A Representative 2D particle tracking data under different conditions: left (blue dots)—engine remains in the unfolded state in the absence of RNA/RNase H; middle (red dots)—engine folds upon addition of RNA linker; right (light blue dots)—engine unfolds again after addition of RNase H, which cleaves the RNA at the DNA/RNA duplex region. B Time series of particle relative position (Supplementary Fig. 5), showing autonomous switching behavior in the presence of both RNA (500 nM) and RNase H (80 nM). Raw trajectory (gray dots) and smoothed curve (black line) indicate transitions between folded and unfolded states. The top binary trace represents the idealized conformational state of the engine, assigned as either folded or unfolded based on threshold analysis of the particle’s position.

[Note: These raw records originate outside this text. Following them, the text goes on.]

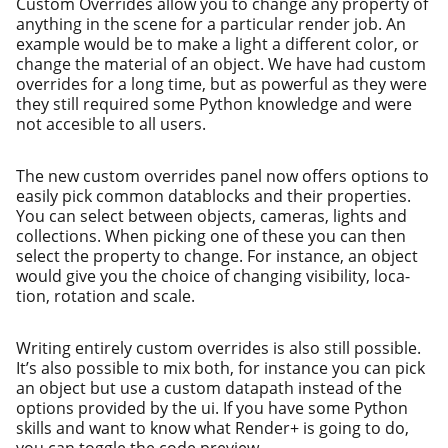
Custom Overrides allow you to change any prop­er­ty of
any­thing in the scene for a par­tic­u­lar ren­der job. An
exam­ple would be to make a light a dif­fer­ent col­or, or
change the mate­r­i­al of an object. We have had cus­tom
over­rides for a long time, but as pow­er­ful as they were
they still required some Python knowl­edge and were
not acce­si­ble to all users.
The new cus­tom over­rides pan­el now offers options to
eas­i­ly pick com­mon dat­a­blocks and their prop­er­ties.
You can select between objects, cam­eras, lights and
col­lec­tions. When pick­ing one of these you can then
select the prop­er­ty to change. For instance, an object
would give you the choice of chang­ing vis­i­bil­i­ty, loca­
tion, rota­tion and scale.
Writing entire­ly cus­tom over­rides is also still pos­si­ble.
It’s also pos­si­ble to mix both, for instance you can pick
an object but use a cus­tom data­path instead of the
options pro­vid­ed by the ui. If you have some Python
skills and want to know what Render+ is going to do,
you can tog­gle the code preview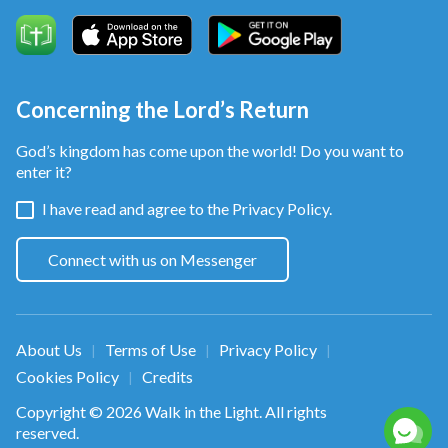
Concerning the Lord’s Return
God’s kingdom has come upon the world! Do you want to
enter it?
I have read and agree to the
Privacy Policy.
Connect with us on Messenger
About Us
Terms of Use
Privacy Policy
|
|
|
Cookies Policy
Credits
|
Copyright © 2026
Walk in the Light
. All rights
reserved.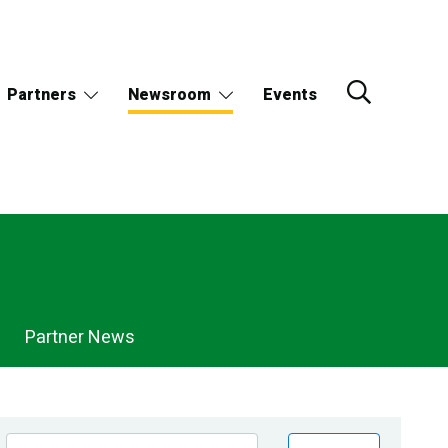
Partners
Newsroom
Events
Partner News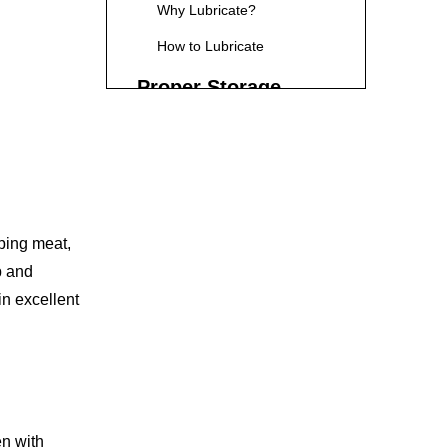
Why Lubricate?
How to Lubricate
Proper Storage
Storing Kitchen Shears
Safely
Regular Inspections
Check for Damage
pping meat,
Frequently Asked
p and
Questions regarding
in excellent
Kitchen Shears
1. How often should I clean
my kitchen shears?
2. Can I use kitchen shears
for cutting raw meat?
en with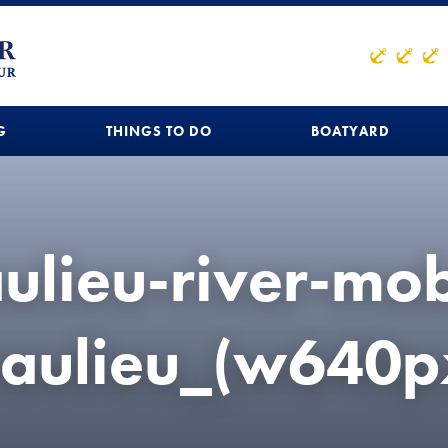
G
THINGS TO DO
BOATYARD
ulieu-river-mob
aulieu_(w640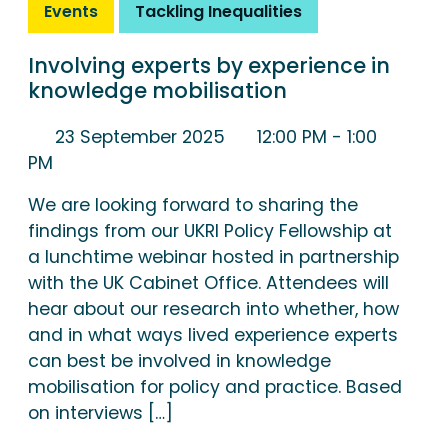
Events
Tackling Inequalities
Involving experts by experience in
knowledge mobilisation
23 September 2025
12:00 PM
- 1:00
PM
We are looking forward to sharing the
findings from our UKRI Policy Fellowship at
a lunchtime webinar hosted in partnership
with the UK Cabinet Office. Attendees will
hear about our research into whether, how
and in what ways lived experience experts
can best be involved in knowledge
mobilisation for policy and practice. Based
on interviews […]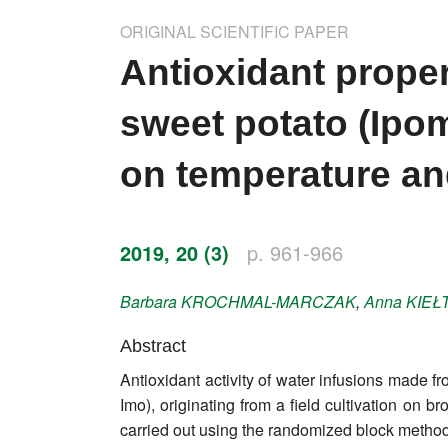
Impressum
ORIGINAL SCIENTIFIC PAPER
Word of editor
Antioxidant proper
Publishers
sweet potato (Ipo
Editorial board
on temperature an
Honorary editors
Reviewer's guide
2019, 20 (3)
p. 961-966
Ethics and malpractice statement
Barbara
KROCHMAL-MARCZAK
,
Anna
KIEŁ
Statute
Abstract
Antioxidant activity of water infusions made 
Privacy policy
Imo), originating from a field cultivation o
Links
carried out using the randomized block method 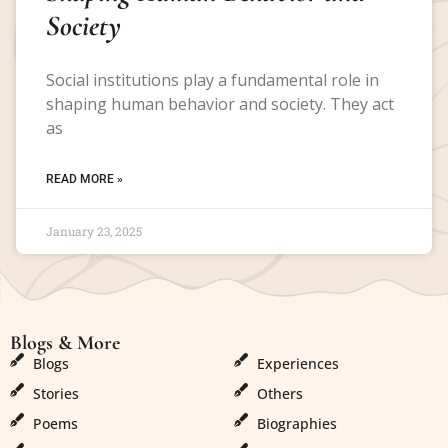
Society
Social institutions play a fundamental role in
shaping human behavior and society. They act
as
READ MORE »
January 23, 2025
Blogs & More
Blogs & More
Blogs
Experiences
Stories
Others
Poems
Biographies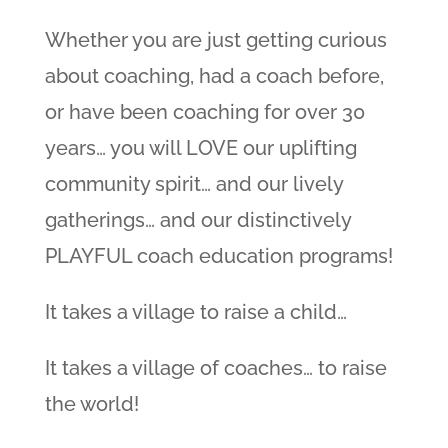
Whether you are just getting curious
about coaching, had a coach before,
or have been coaching for over 30
years… you will LOVE our uplifting
community spirit… and our lively
gatherings… and our distinctively
PLAYFUL coach education programs!
It takes a village to raise a child…
It takes a village of coaches… to raise
the world!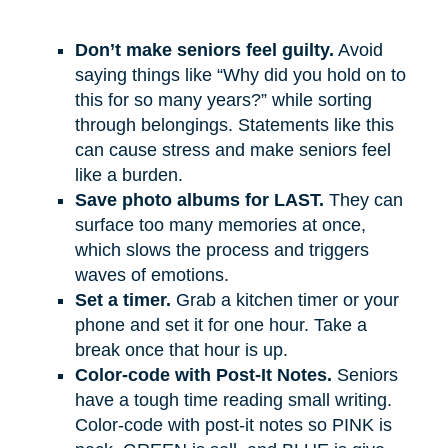
Don’t make seniors feel guilty.
Avoid
saying things like “Why did you hold on to
this for so many years?” while sorting
through belongings. Statements like this
can cause stress and make seniors feel
like a burden.
Save photo albums for LAST.
They can
surface too many memories at once,
which slows the process and triggers
waves of emotions.
Set a timer.
Grab a kitchen timer or your
phone and set it for one hour. Take a
break once that hour is up.
Color-code with Post-It Notes.
Seniors
have a tough time reading small writing.
Color-code with post-it notes so PINK is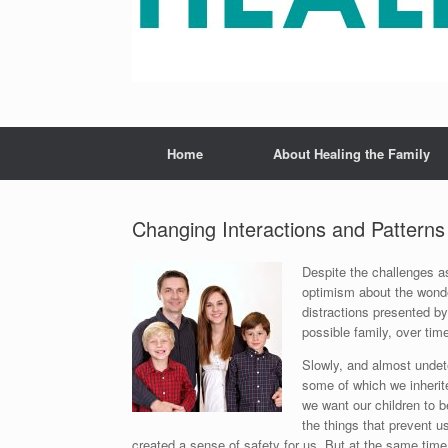
Home
About Healing the Family
Changing Interactions and Patterns
Despite the challenges as
optimism about the wonder
distractions presented by
possible family, over tim
Slowly, and almost undete
some of which we inherit
we want our children to 
the things that prevent u
created a sense of safety for us. But at the same time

Each upward or downward step corresponds to a transition between the two states. Arrows indicate dwell times in folded (closed, τ_C, red) and unfolded (open, τ_O, blue) states. C Cumulative distribution of dwell times fitted with a double-exponential model to extract τ_O and τ_C. (N is the particle number and n is switching event number). The τ_O and τ_C are expressed as mean +/− standard error based on 1000 bootstrap resamples. Data were collected at 37 °C with a frame rate of 20 frame per second (FPS). Source data are provided as a Source Data file.